How to Mitigate CVE-2026-2651
Immediate Actions Required
- Upgrade MLflow to version 3.10.0 or later, which adds the MPU prefixes to the authorization prefix list.
- Audit artifact storage for unauthorized writes occurring before the upgrade, focusing on multipart upload activity.
- Rotate or revoke MLflow user credentials that may have been used to deliver malicious artifacts.
- Restrict network exposure of the MLflow tracking server to trusted client ranges only.
Patch Information
The fix is committed in MLflow commit d7290811, titled "Auth support for MPU endpoints (#20919)". It extends the protected-prefix list in mlflow/server/auth/__init__.py to cover both REST and AJAX MPU routes. Additional context is available in the Huntr bounty report.
Workarounds
- Disable --serve-artifacts mode and use a dedicated object storage backend with its own access controls if upgrading is not immediately feasible.

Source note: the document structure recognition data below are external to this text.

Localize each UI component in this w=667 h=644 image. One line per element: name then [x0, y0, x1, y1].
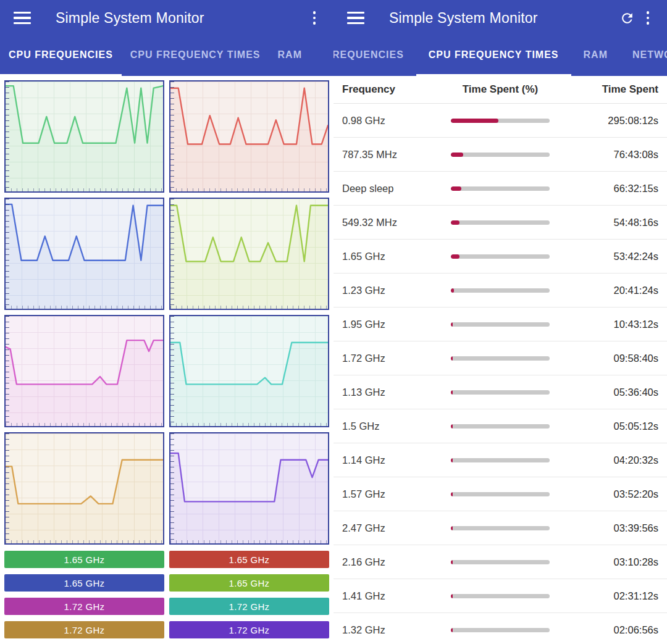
menu-icon[interactable] — [347, 12, 364, 24]
table-row: 1.14 GHz04:20:32s — [334, 443, 667, 477]
time-spent-value: 09:58:40s — [550, 353, 658, 364]
time-spent-value: 10:43:12s — [550, 319, 658, 330]
overflow-menu-icon[interactable] — [304, 7, 325, 28]
header-frequency: Frequency — [342, 83, 451, 96]
current-frequency-label: 1.72 GHz — [4, 598, 164, 615]
time-spent-bar — [451, 254, 550, 259]
time-spent-bar — [451, 153, 550, 157]
tab-ram[interactable]: RAM — [571, 36, 620, 76]
frequency-value: 1.57 GHz — [342, 488, 451, 500]
table-row: 1.95 GHz10:43:12s — [334, 307, 667, 341]
screen-cpu-frequency-times: Simple System Monitor CPU FREQUENCIES CP… — [334, 0, 667, 644]
time-spent-value: 66:32:15s — [550, 183, 658, 194]
current-frequency-label: 1.65 GHz — [169, 574, 329, 592]
time-spent-value: 03:39:56s — [550, 522, 658, 534]
app-bar: Simple System Monitor — [0, 0, 334, 36]
time-spent-bar — [451, 492, 550, 496]
time-spent-value: 02:06:56s — [550, 624, 658, 636]
frequency-chart-cpu-core-7 — [4, 432, 164, 545]
tab-cpu-frequencies[interactable]: CPU FREQUENCIES — [334, 36, 416, 76]
time-spent-bar — [451, 119, 550, 123]
tab-ram[interactable]: RAM — [269, 36, 311, 76]
table-row: 1.57 GHz03:52:20s — [334, 477, 667, 511]
current-frequency-label: 1.65 GHz — [4, 574, 164, 592]
frequency-chart-cpu-core-3 — [4, 198, 164, 310]
time-spent-bar — [451, 288, 550, 293]
time-spent-value: 54:48:16s — [550, 217, 658, 228]
table-header: Frequency Time Spent (%) Time Spent — [334, 76, 667, 104]
frequency-chart-cpu-core-2 — [169, 80, 329, 193]
time-spent-bar — [451, 424, 550, 429]
frequency-value: 1.41 GHz — [342, 590, 451, 602]
tab-cpu-frequency-times[interactable]: CPU FREQUENCY TIMES — [416, 36, 571, 76]
current-frequency-label: 1.72 GHz — [169, 621, 329, 638]
tab-network[interactable]: NETWORK — [620, 36, 667, 76]
frequency-value: 2.16 GHz — [342, 556, 451, 568]
frequency-value: 1.23 GHz — [342, 285, 451, 296]
overflow-menu-icon[interactable] — [637, 7, 658, 28]
header-time-spent-percent: Time Spent (%) — [451, 83, 550, 96]
frequency-value: 1.32 GHz — [342, 624, 451, 636]
time-spent-bar — [451, 186, 550, 191]
time-spent-bar — [451, 526, 550, 530]
frequency-value: 1.65 GHz — [342, 251, 451, 262]
frequency-value: 1.5 GHz — [342, 420, 451, 432]
time-spent-value: 295:08:12s — [550, 115, 658, 127]
time-spent-value: 04:20:32s — [550, 454, 658, 466]
time-spent-bar — [451, 594, 550, 598]
current-frequency-label: 1.65 GHz — [4, 551, 164, 568]
tab-bar: CPU FREQUENCIES CPU FREQUENCY TIMES RAM — [0, 36, 334, 76]
frequency-chart-cpu-core-4 — [169, 198, 329, 310]
current-frequency-label: 1.72 GHz — [4, 621, 164, 638]
screen-cpu-frequencies: Simple System Monitor CPU FREQUENCIES CP… — [0, 0, 334, 644]
current-frequency-labels: 1.65 GHz1.65 GHz1.65 GHz1.65 GHz1.72 GHz… — [4, 551, 329, 638]
frequency-chart-cpu-core-8 — [169, 432, 329, 545]
frequency-value: Deep sleep — [342, 183, 451, 194]
table-row: 549.32 MHz54:48:16s — [334, 206, 667, 240]
table-row: Deep sleep66:32:15s — [334, 172, 667, 206]
time-spent-value: 02:31:12s — [550, 590, 658, 602]
frequency-chart-cpu-core-6 — [169, 315, 329, 427]
cpu-frequency-charts[interactable] — [4, 80, 329, 545]
table-row: 1.41 GHz02:31:12s — [334, 579, 667, 613]
time-spent-value: 20:41:24s — [550, 285, 658, 296]
time-spent-value: 76:43:08s — [550, 149, 658, 161]
app-title: Simple System Monitor — [56, 10, 304, 27]
tab-cpu-frequency-times[interactable]: CPU FREQUENCY TIMES — [122, 36, 269, 76]
time-spent-value: 53:42:24s — [550, 251, 658, 262]
table-row: 1.23 GHz20:41:24s — [334, 274, 667, 307]
tab-cpu-frequencies[interactable]: CPU FREQUENCIES — [0, 36, 122, 76]
time-spent-bar — [451, 458, 550, 462]
time-spent-bar — [451, 390, 550, 395]
frequency-times-list[interactable]: 0.98 GHz295:08:12s787.35 MHz76:43:08sDee… — [334, 104, 667, 644]
table-row: 1.5 GHz05:05:12s — [334, 409, 667, 443]
time-spent-value: 05:36:40s — [550, 387, 658, 398]
refresh-icon[interactable] — [616, 7, 637, 28]
header-time-spent: Time Spent — [550, 83, 658, 96]
frequency-value: 2.47 GHz — [342, 522, 451, 534]
frequency-chart-cpu-core-1 — [4, 80, 164, 193]
time-spent-bar — [451, 628, 550, 632]
current-frequency-label: 1.65 GHz — [169, 551, 329, 568]
menu-icon[interactable] — [14, 12, 31, 24]
app-title: Simple System Monitor — [389, 10, 616, 27]
time-spent-bar — [451, 322, 550, 327]
time-spent-bar — [451, 356, 550, 361]
current-frequency-label: 1.72 GHz — [169, 598, 329, 615]
frequency-value: 0.98 GHz — [342, 115, 451, 127]
table-row: 2.16 GHz03:10:28s — [334, 545, 667, 579]
dual-screenshot: Simple System Monitor CPU FREQUENCIES CP… — [0, 0, 667, 644]
table-row: 1.13 GHz05:36:40s — [334, 375, 667, 409]
frequency-chart-cpu-core-5 — [4, 315, 164, 427]
table-row: 1.65 GHz53:42:24s — [334, 240, 667, 274]
time-spent-value: 03:10:28s — [550, 556, 658, 568]
vertical-dots-icon — [313, 11, 316, 25]
time-spent-bar — [451, 560, 550, 564]
vertical-dots-icon — [647, 11, 650, 25]
frequency-value: 1.72 GHz — [342, 353, 451, 364]
time-spent-value: 03:52:20s — [550, 488, 658, 500]
frequency-value: 1.95 GHz — [342, 319, 451, 330]
table-row: 2.47 GHz03:39:56s — [334, 511, 667, 545]
frequency-value: 549.32 MHz — [342, 217, 451, 228]
frequency-value: 1.14 GHz — [342, 454, 451, 466]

- Place a reverse proxy in front of MLflow that blocks or authenticates /mlflow-artifacts/mpu/* requests against an external authorization service.
- Restrict MLflow accounts to read-only roles where write access is not strictly required.
# Reverse proxy rule example (NGINX) to deny MPU until patched
location ~ ^/(api|ajax-api)/2\.0/mlflow-artifacts/mpu/ {
return 403;
}
Disclaimer: This content was generated using AI. While we strive for accuracy, please verify critical information with official sources.